● PROBLEM REQUIREMENTS:
All lines containing the string "Kasım" must be copied from the entries.

● RECORDS SUPPLIED:
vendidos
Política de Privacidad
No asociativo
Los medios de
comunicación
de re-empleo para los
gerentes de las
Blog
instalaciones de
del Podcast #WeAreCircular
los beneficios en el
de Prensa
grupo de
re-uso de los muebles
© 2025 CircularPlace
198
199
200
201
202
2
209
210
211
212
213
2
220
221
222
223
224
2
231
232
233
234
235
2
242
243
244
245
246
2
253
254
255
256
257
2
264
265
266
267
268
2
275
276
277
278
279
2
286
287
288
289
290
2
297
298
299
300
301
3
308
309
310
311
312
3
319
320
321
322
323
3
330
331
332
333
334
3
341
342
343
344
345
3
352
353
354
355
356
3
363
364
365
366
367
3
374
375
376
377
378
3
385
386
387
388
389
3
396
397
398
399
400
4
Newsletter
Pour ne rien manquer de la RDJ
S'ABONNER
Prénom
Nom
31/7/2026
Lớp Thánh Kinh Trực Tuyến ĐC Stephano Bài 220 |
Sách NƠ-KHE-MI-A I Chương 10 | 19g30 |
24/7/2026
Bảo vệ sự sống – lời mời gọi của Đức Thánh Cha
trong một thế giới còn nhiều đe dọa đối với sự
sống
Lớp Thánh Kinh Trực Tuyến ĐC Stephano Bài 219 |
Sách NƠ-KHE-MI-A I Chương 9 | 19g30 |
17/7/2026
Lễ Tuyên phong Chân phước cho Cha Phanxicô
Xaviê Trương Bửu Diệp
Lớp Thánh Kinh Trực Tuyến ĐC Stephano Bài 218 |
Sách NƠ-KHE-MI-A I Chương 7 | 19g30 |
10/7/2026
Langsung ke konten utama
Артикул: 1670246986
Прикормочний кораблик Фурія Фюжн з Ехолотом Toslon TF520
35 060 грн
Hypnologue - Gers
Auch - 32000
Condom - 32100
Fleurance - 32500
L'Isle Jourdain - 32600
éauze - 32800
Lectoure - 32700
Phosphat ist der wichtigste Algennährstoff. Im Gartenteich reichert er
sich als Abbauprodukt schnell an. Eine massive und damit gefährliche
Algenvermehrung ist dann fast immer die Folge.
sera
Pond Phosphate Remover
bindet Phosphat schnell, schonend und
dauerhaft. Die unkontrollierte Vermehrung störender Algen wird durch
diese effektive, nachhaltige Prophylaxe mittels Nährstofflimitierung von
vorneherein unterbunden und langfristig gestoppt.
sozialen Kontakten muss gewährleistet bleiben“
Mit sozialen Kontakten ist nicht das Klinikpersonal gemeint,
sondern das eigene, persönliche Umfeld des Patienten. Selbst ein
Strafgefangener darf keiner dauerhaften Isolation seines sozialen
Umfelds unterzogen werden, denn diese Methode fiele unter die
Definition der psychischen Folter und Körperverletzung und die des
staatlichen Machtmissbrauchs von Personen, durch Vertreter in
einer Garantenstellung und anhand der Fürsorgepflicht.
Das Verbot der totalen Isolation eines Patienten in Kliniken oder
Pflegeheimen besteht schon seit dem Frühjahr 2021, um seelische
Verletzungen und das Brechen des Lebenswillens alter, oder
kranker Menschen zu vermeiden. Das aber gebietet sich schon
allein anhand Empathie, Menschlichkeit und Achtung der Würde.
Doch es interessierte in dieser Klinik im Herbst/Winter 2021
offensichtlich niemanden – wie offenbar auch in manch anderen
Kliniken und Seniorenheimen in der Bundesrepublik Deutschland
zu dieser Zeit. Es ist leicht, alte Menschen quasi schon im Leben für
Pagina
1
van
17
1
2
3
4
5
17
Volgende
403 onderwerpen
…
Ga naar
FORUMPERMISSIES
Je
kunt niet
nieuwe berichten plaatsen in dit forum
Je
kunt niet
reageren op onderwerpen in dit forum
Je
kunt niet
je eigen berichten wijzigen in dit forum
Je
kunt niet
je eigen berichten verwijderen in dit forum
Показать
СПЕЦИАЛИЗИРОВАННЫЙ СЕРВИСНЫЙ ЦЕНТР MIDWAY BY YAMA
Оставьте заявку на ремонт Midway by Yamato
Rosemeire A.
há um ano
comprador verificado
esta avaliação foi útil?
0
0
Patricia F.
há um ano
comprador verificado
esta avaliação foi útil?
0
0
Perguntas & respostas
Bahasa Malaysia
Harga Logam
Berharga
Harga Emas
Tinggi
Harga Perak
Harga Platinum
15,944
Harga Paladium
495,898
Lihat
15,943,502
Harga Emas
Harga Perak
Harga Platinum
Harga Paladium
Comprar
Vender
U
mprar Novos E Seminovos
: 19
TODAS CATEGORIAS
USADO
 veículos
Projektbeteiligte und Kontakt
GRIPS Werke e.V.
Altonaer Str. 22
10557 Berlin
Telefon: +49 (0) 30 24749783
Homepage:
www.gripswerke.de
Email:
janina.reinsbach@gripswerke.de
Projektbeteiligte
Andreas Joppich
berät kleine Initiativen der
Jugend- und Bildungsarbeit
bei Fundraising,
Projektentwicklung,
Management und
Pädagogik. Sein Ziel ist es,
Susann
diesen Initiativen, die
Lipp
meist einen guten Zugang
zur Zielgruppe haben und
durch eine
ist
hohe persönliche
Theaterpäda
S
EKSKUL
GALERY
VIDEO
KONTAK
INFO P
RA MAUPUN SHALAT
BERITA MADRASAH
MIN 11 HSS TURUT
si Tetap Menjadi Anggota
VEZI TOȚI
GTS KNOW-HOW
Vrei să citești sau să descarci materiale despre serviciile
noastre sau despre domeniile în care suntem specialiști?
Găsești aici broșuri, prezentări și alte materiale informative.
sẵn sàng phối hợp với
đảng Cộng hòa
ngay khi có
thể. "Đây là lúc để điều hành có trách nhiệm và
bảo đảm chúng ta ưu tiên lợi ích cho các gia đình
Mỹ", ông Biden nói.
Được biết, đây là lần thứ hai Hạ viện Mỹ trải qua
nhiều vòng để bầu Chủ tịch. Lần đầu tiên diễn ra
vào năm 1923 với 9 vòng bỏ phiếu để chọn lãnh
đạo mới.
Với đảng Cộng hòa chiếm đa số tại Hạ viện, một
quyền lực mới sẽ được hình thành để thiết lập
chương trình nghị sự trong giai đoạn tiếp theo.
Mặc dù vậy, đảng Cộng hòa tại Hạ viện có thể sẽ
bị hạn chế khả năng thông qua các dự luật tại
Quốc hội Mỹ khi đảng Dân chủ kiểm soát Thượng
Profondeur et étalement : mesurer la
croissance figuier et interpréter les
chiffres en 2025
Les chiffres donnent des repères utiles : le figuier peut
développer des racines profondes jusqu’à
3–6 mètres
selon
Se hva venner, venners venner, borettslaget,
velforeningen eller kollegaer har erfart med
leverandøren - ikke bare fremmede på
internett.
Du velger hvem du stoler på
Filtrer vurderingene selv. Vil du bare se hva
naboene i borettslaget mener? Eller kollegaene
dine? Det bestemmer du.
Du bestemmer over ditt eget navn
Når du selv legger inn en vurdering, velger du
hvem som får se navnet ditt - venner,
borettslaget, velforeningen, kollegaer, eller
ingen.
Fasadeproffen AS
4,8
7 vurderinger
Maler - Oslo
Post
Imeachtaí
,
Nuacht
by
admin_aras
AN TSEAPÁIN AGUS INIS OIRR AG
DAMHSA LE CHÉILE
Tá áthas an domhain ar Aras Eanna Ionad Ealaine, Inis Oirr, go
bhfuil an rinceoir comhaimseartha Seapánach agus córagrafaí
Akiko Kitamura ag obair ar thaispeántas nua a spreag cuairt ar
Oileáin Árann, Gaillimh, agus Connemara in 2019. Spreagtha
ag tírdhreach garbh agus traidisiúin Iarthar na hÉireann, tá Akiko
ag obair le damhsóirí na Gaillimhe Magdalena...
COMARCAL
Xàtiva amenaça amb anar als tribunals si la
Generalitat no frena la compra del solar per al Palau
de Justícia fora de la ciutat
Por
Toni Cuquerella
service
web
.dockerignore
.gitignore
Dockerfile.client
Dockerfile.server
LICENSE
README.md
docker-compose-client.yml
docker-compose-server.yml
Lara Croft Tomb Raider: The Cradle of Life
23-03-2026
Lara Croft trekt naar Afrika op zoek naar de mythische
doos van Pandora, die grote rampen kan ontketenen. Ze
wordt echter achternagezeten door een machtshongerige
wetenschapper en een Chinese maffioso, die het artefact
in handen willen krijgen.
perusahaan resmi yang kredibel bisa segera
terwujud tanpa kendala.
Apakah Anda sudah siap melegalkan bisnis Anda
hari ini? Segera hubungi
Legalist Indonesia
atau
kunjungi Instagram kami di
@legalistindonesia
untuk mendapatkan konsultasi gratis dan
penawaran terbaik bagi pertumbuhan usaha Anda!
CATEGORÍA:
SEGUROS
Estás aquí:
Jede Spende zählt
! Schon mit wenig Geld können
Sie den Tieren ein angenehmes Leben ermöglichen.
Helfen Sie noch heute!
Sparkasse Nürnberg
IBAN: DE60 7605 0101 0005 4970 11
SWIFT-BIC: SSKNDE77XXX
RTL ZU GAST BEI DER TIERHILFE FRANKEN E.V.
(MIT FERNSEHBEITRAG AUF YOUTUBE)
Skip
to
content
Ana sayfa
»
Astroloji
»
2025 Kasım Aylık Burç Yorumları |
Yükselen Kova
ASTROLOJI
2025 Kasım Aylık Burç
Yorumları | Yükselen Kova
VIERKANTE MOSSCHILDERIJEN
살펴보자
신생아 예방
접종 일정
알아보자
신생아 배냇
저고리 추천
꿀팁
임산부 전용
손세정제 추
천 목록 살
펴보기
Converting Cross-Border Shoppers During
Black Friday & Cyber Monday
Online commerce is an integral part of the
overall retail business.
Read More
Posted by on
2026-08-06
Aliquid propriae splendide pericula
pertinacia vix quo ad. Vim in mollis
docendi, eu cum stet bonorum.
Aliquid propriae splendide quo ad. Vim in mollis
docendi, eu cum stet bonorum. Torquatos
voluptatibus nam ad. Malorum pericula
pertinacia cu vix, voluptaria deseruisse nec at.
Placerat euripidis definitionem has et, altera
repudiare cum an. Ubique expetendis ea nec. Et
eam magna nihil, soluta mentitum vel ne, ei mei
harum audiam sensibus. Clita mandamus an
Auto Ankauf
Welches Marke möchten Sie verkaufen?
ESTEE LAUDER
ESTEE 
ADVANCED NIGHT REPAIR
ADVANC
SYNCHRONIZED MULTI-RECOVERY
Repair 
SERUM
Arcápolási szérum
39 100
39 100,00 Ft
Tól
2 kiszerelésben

● SOLUTION BELOW:
2025 Kasım Aylık Burç Yorumları |
2025 Kasım Aylık Burç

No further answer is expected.